Can Anyone Be Trusted? by Loran Joly



Might there be different types of trust?

Trust, first of all, within a group or a relationship, regarding common goals, even if the person is not “of good character”? Simon Sinek talks of this.

Are these “fair-weather” friends and “fair-weather” trusted persons in general, subject to a falling out?

And secondly, trust which is based upon a person having an orientation toward empathy, such as what Dr. Albert Schweitzer exemplified when he talked of his reverence for all of life?

As per Wikipedia, it has been said of Dr. Albert Schweitzer:

“The phrase Reverence for Life is a translation of the German phrase: “Ehrfurcht vor dem Leben.” These words came to Albert Schweitzer on a boat trip on the Ogooué River in French Equatorial Africa (now Gabon), while searching for a universal concept of ethics for our time. In Civilization and Ethics, Schweitzer wrote:

Ethics is nothing other than Reverence for Life. Reverence for Life affords me my fundamental principle of morality, namely, that good consists in maintaining, assisting and enhancing life, and to destroy, to harm or to hinder life is evil.

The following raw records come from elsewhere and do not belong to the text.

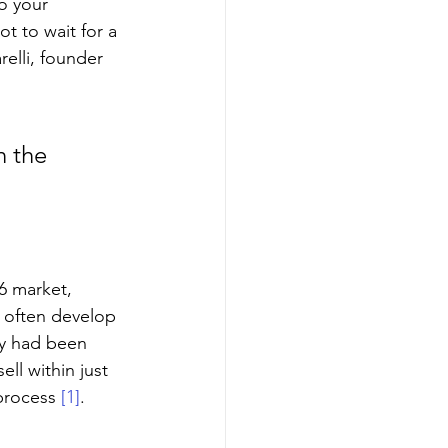
to your 
ot to wait for a 
elli, founder 
 
n the 
26 market, 
s often develop 
ey had been 
ll within just 
process 
[1]
.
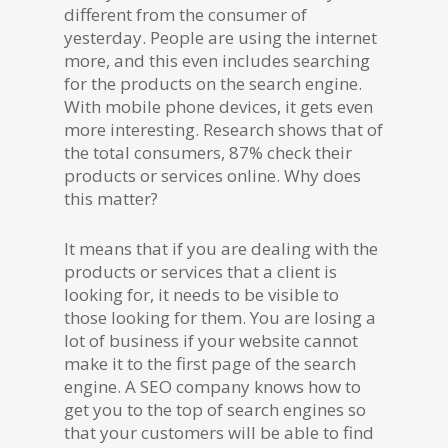
different from the consumer of
yesterday. People are using the internet
more, and this even includes searching
for the products on the search engine.
With mobile phone devices, it gets even
more interesting. Research shows that of
the total consumers, 87% check their
products or services online. Why does
this matter?
It means that if you are dealing with the
products or services that a client is
looking for, it needs to be visible to
those looking for them. You are losing a
lot of business if your website cannot
make it to the first page of the search
engine. A SEO company knows how to
get you to the top of search engines so
that your customers will be able to find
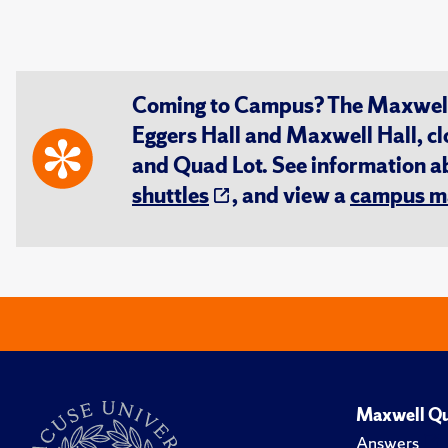
Coming to Campus? The Maxwell S
Eggers Hall and Maxwell Hall, cl
and Quad Lot. See information 
shuttles
, and view a
campus m
Maxwell Qu
Answers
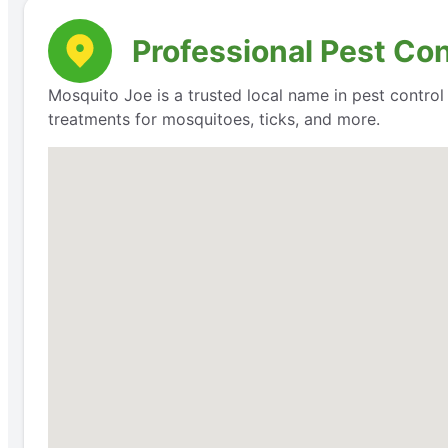
Professional Pest Con
Mosquito Joe is a trusted local name in pest contro
treatments for mosquitoes, ticks, and more.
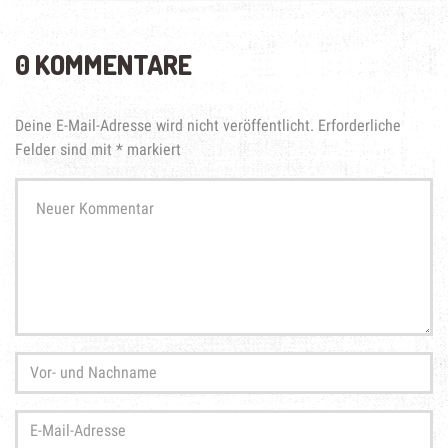
0 KOMMENTARE
Deine E-Mail-Adresse wird nicht veröffentlicht.
Erforderliche
Felder sind mit
*
markiert
Ihr
Kommentar
*
Vor-
und
Nachname
*
E-
Mail-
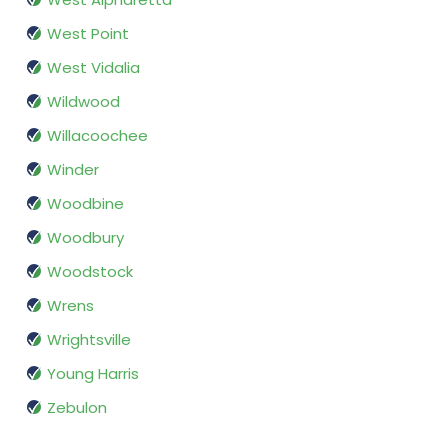
West Point
West Vidalia
Wildwood
Willacoochee
Winder
Woodbine
Woodbury
Woodstock
Wrens
Wrightsville
Young Harris
Zebulon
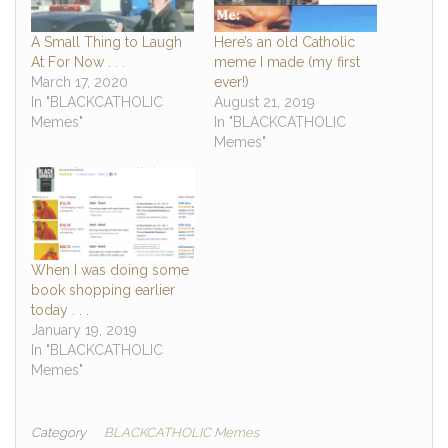
A Small Thing to Laugh
Here’s an old Catholic
At For Now . . .
meme I made (my first
March 17, 2020
ever!)
In "BLACKCATHOLIC
August 21, 2019
Memes"
In "BLACKCATHOLIC
Memes"
When I was doing some
book shopping earlier
today . . .
January 19, 2019
In "BLACKCATHOLIC
Memes"
Category
BLACKCATHOLIC Memes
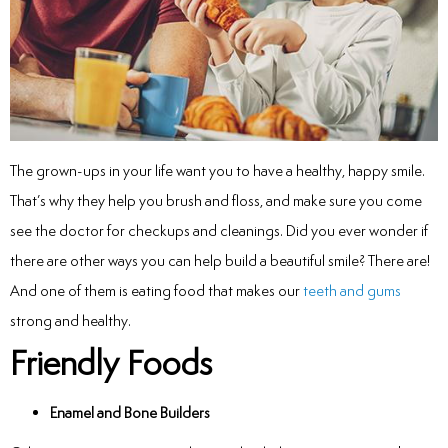
inations
tive Care
The grown-ups in your life want you to have a healthy, happy smile.
That’s why they help you brush and floss, and make sure you come
ntistry
see the doctor for checkups and cleanings. Did you ever wonder if
ine Fluoride
there are other ways you can help build a beautiful smile? There are!
And one of them is eating food that makes our
teeth and gums
nique
strong and healthy.
Friendly Foods
tainers
teel Crowns
Enamel and Bone Builders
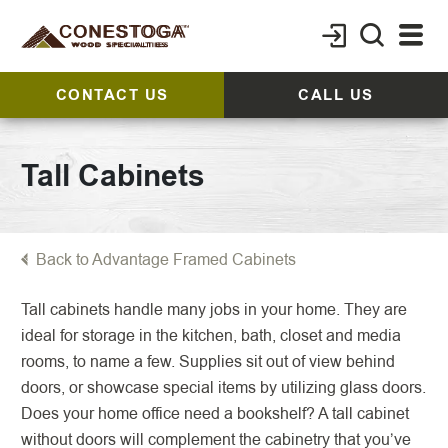
CONTACT US
CALL US
Tall Cabinets
Back to Advantage Framed Cabinets
Tall cabinets handle many jobs in your home. They are
ideal for storage in the kitchen, bath, closet and media
rooms, to name a few. Supplies sit out of view behind
doors, or showcase special items by utilizing glass doors.
Does your home office need a bookshelf? A tall cabinet
without doors will complement the cabinetry that you’ve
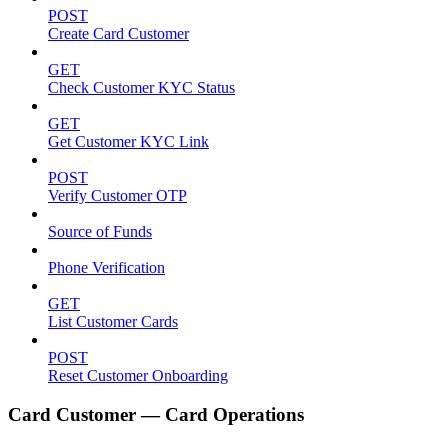
POST
Create Card Customer
GET
Check Customer KYC Status
GET
Get Customer KYC Link
POST
Verify Customer OTP
Source of Funds
Phone Verification
GET
List Customer Cards
POST
Reset Customer Onboarding
Card Customer — Card Operations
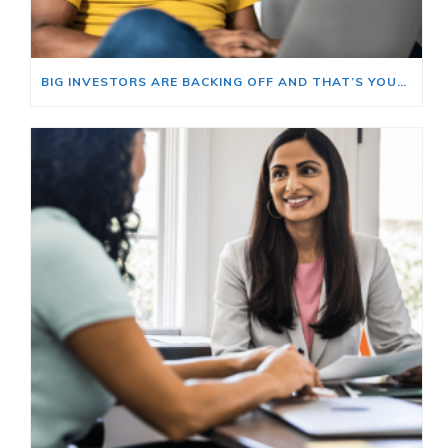
BIG INVESTORS ARE BACKING OFF AND THAT’S YOUR OPENING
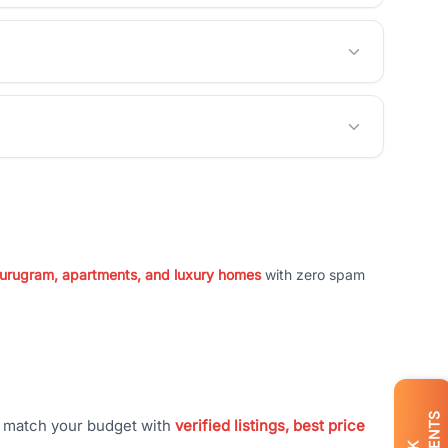
 Gurugram, apartments, and luxury homes
with zero spam
t match your budget with
verified listings, best price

James Brabazon, author of Albert Schweitzer: A Biography, defined Reverence for Life as follows:

Reverence for Life says that the only thing we are really sure of is that we live and want to go on living. This is something that we share with everything else that lives, from elephants to blades of grass—and, of course, every human being. So we are brothers and sisters to all living things, and owe to all of them the same care and respect, that we wish for ourselves.

Schweitzer made Reverence for Life the basic tenet of an ethical philosophy, which he developed and put into practice. He gave expression to its development in numerous books and publications during his life and also in manuscripts which have recently been published; the main work being his unfinished four-part Philosophy of Culture (German: Kulturphilosophie) subtitled: “The World-view of Reverence for Life”. He also used his hospital in Lambaréné, Gabon to demonstrate this philosophy in practice.”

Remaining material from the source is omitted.